On how training dogs to apprehend criminals is different from search and rescue

Annemarie DeAngelo: “When you’re sniffing, the dogs are using their olfactories to locate a substance, whether it’s explosives or narcotics. When you’re making a criminal apprehension, that is when the dog is assisting the officer and he bites and holds the person until the officer gets there, or if someone is assaulting the officer, dogs are automatically trained to protect that officer. …

“[The training] starts out as game of tug of war and it evolves. It’s a long process, but it evolves to a sleeve, and you just keep training every day until the dog will go out and make a clean apprehension.”

On whether dogs have a sense of service

Otto: “I would love to think that, but I think they think it’s a game. …

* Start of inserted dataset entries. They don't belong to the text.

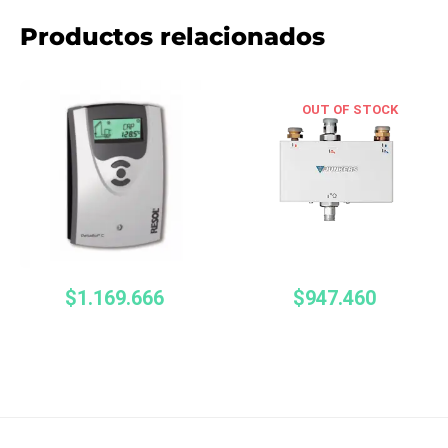
Productos relacionados
OUT OF STOCK
$
1.169.666
$
947.460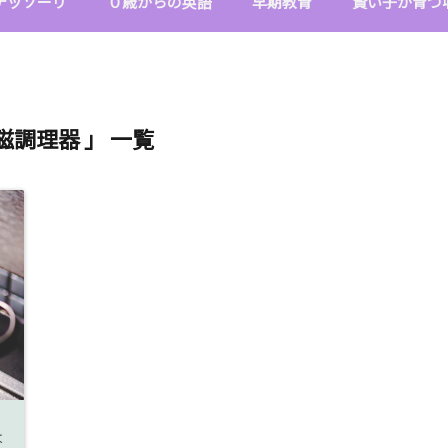
テッソーリ
０歳からの英語
早期教育
賢い子が育つ
磁調理器 」 一覧
は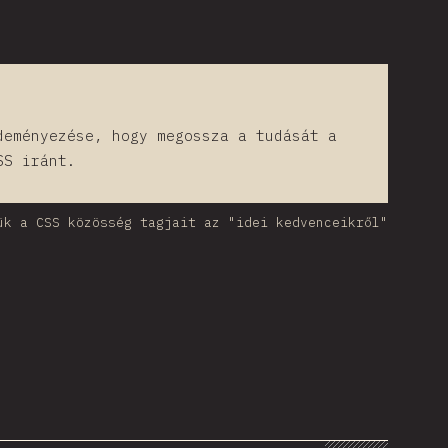
deményezése, hogy megossza a tudását a
SS iránt.
ük a CSS közösség tagjait az "idei kedvenceikről"
hart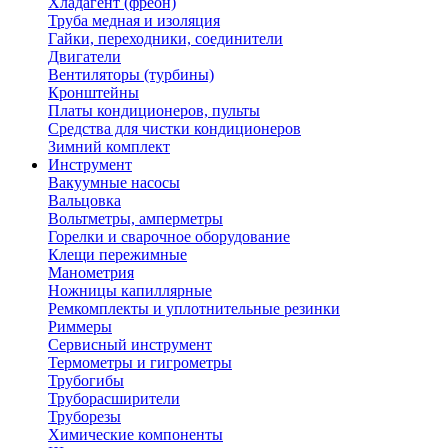
Хладагент (фреон)
Труба медная и изоляция
Гайки, переходники, соединители
Двигатели
Вентиляторы (турбины)
Кронштейны
Платы кондиционеров, пульты
Средства для чистки кондиционеров
Зимний комплект
Инструмент
Вакуумные насосы
Вальцовка
Вольтметры, амперметры
Горелки и сварочное оборудование
Клещи пережимные
Манометрия
Ножницы капиллярные
Ремкомплекты и уплотнительные резинки
Риммеры
Сервисный инструмент
Термометры и гигрометры
Трубогибы
Труборасширители
Труборезы
Химические компоненты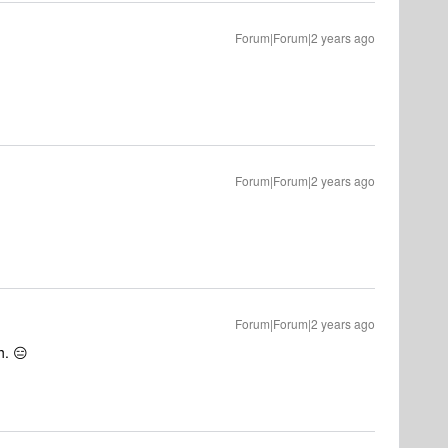
Forum|Forum|2 years ago
Forum|Forum|2 years ago
Forum|Forum|2 years ago
h. 😑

“They don’t care who they find. If they find somebody, they get their Frisbee; it’s a game and that’s what life is all about. I believe dogs have such an amazing connection with us, and I think that sometimes what it’s all about for them is what they’re feeling from their handler — that pride that we can give them — that feeling, just that connection, because that is important to them. But it’s about the game. I don’t think that they really do know that they’re being so amazing and so patriotic and so helpful. They’re doing what they do naturally.”